Coders in Apache Beam

Versions: Apache Beam 2.2.0 https://github.com/bartosz25/beam-learning

Since in distributed computing the data moves either locally (within single worker) or remotely (between several different workers), it must have a format understandable by the machine. And this format is guaranteed by the operation of serialization, also present in Apache Beam.

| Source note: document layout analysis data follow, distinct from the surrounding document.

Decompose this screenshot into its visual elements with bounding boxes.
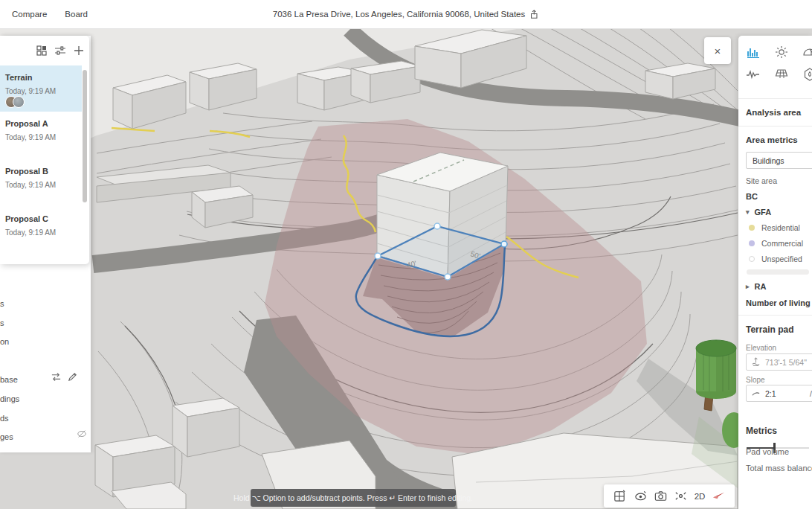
area-metrics-title[interactable]: Area metrics (746, 135, 798, 144)
edit-pencil-icon[interactable] (67, 371, 78, 382)
swap-icon[interactable] (51, 371, 62, 382)
unspecified-color-dot (749, 256, 755, 262)
proposal-timestamp: Today, 9:19 AM (0, 82, 82, 95)
terrain-pad-title: Terrain pad (746, 324, 793, 335)
visibility-eye-icon[interactable] (634, 489, 648, 503)
chevron-right-icon: ▸ (746, 283, 750, 290)
buildings-select[interactable]: Buildings (746, 152, 812, 169)
residential-color-dot (749, 225, 755, 231)
proposal-title: Proposal A (0, 112, 82, 128)
hide-eye-off-icon[interactable] (77, 429, 87, 439)
layer-item-roads[interactable]: ds (0, 413, 9, 423)
area-metrics-tool-icon[interactable] (746, 45, 761, 60)
scrollbar-thumb[interactable] (83, 70, 87, 202)
slope-value: 2:1 (765, 389, 776, 398)
layout-views-icon[interactable] (613, 489, 627, 503)
zoom-to-fit-icon[interactable] (674, 489, 688, 503)
site-area-label: Site area (746, 176, 777, 185)
vertex-handle[interactable] (501, 241, 507, 247)
proposal-item-a[interactable]: Proposal A Today, 9:19 AM (0, 112, 82, 159)
proposal-title: Terrain (0, 65, 82, 82)
slope-arc-icon (751, 388, 761, 398)
proposal-item-terrain[interactable]: Terrain Today, 9:19 AM (0, 65, 82, 112)
filter-sliders-icon[interactable] (54, 45, 66, 57)
analysis-area-title[interactable]: Analysis area (746, 108, 801, 117)
buildings-select-value: Buildings (753, 156, 784, 165)
app-window: 40' 50' Compare Board 7036 L (0, 0, 812, 509)
living-units-label: Number of living units (746, 298, 812, 307)
vertex-handle[interactable] (434, 223, 440, 229)
gfa-item-commercial[interactable]: Commercial (749, 239, 803, 248)
analysis-panel: Analysis area Area metrics Buildings Sit… (738, 36, 812, 509)
gfa-item-label: Unspecified (761, 254, 802, 263)
vertex-handle[interactable] (375, 253, 381, 259)
avatar (13, 96, 25, 108)
camera-screenshot-icon[interactable] (654, 489, 668, 503)
share-icon[interactable] (529, 10, 539, 19)
proposal-timestamp: Today, 9:19 AM (0, 128, 82, 141)
tab-board[interactable]: Board (65, 10, 88, 19)
viewport-3d[interactable]: 40' 50' (0, 28, 812, 509)
proposal-item-c[interactable]: Proposal C Today, 9:19 AM (0, 207, 82, 254)
metric-pad-volume: Pad volume (746, 447, 789, 456)
layer-item-buildings[interactable]: dings (0, 394, 19, 404)
gfa-label: GFA (755, 208, 772, 217)
slope-label: Slope (746, 376, 765, 384)
proposals-panel: Terrain Today, 9:19 AM Proposal A Today,… (0, 36, 89, 264)
tab-compare[interactable]: Compare (12, 10, 47, 19)
layer-item[interactable]: s (0, 298, 4, 309)
gfa-item-label: Residential (761, 223, 800, 232)
sun-analysis-icon[interactable] (774, 45, 789, 60)
top-bar: Compare Board 7036 La Presa Drive, Los A… (0, 0, 812, 29)
viewport-toolbar: 2D (604, 484, 735, 508)
slope-input[interactable]: 2:1 / (746, 385, 812, 402)
metrics-title: Metrics (746, 426, 777, 436)
ra-expander[interactable]: ▸ RA (746, 282, 766, 291)
noise-analysis-icon[interactable] (746, 67, 761, 82)
elevation-input[interactable]: 713'-1 5/64" (746, 353, 812, 371)
commercial-color-dot (749, 240, 755, 246)
close-button[interactable]: × (704, 37, 731, 64)
proposal-timestamp: Today, 9:19 AM (0, 223, 82, 237)
proposal-item-b[interactable]: Proposal B Today, 9:19 AM (0, 159, 82, 207)
solar-panel-icon[interactable] (774, 67, 789, 82)
editing-hint-tooltip: Hold ⌥ Option to add/subtract points. Pr… (251, 489, 456, 507)
layer-item[interactable]: on (0, 336, 9, 347)
layer-item-images[interactable]: ges (0, 432, 13, 442)
gfa-expander[interactable]: ▾ GFA (746, 208, 771, 217)
vertex-handle[interactable] (445, 274, 451, 280)
gfa-item-label: Commercial (761, 239, 803, 248)
metric-total-mass-balance: Total mass balance (746, 464, 812, 473)
compass-north-icon[interactable] (712, 489, 726, 503)
layer-item[interactable]: s (0, 318, 4, 328)
add-proposal-icon[interactable] (73, 45, 85, 57)
proposal-title: Proposal C (0, 207, 82, 223)
proposal-title: Proposal B (0, 159, 82, 176)
project-address: 7036 La Presa Drive, Los Angeles, Califo… (273, 10, 525, 19)
elevation-value: 713'-1 5/64" (765, 358, 807, 367)
elevation-label: Elevation (746, 344, 776, 352)
daylight-dome-icon[interactable] (802, 45, 812, 60)
bc-label: BC (746, 192, 758, 201)
grid-view-icon[interactable] (36, 45, 48, 57)
chevron-down-icon: ▾ (746, 208, 750, 216)
ra-label: RA (755, 282, 767, 291)
gfa-item-unspecified[interactable]: Unspecified (749, 254, 802, 263)
embodied-carbon-icon[interactable] (802, 67, 812, 82)
proposal-timestamp: Today, 9:19 AM (0, 176, 82, 189)
gfa-distribution-bar (747, 269, 809, 275)
elevation-icon (751, 357, 761, 367)
gfa-item-residential[interactable]: Residential (749, 223, 800, 232)
toggle-2d-button[interactable]: 2D (695, 492, 706, 501)
layer-item-map-base[interactable]: base (0, 374, 18, 385)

Data Engineering Design Patterns

Looking for a book that defines and solves most common data engineering problems? I'm currently writing one on that topic and the first chapters are already available in 👉 Early Release on the O'Reilly platform

I also help solve your data engineering problems 👉 contact@waitingforcode.com 📩

This post presents the coders that in Apache Beam are responsible for serialization. The first part introduces the coders in the data processing pipelines. The second part presents the Java API of this layer. The next one focuses on the role of coder in the pipeline. The final section shows some examples with the use of coders.

Coders explained

As mentioned in the introduction, the data in Apache Beam moves. It can either be persisted on disk or shuffled between workers. The coder is responsible for these 2 operations since it explains how the data can be written to disk or transferred over the network and converted back to objects. The coder is then required for every PCollection<T> manipulation. Without it, the pipeline won't execute because the runner won't know how to translate Java objects to persistable format.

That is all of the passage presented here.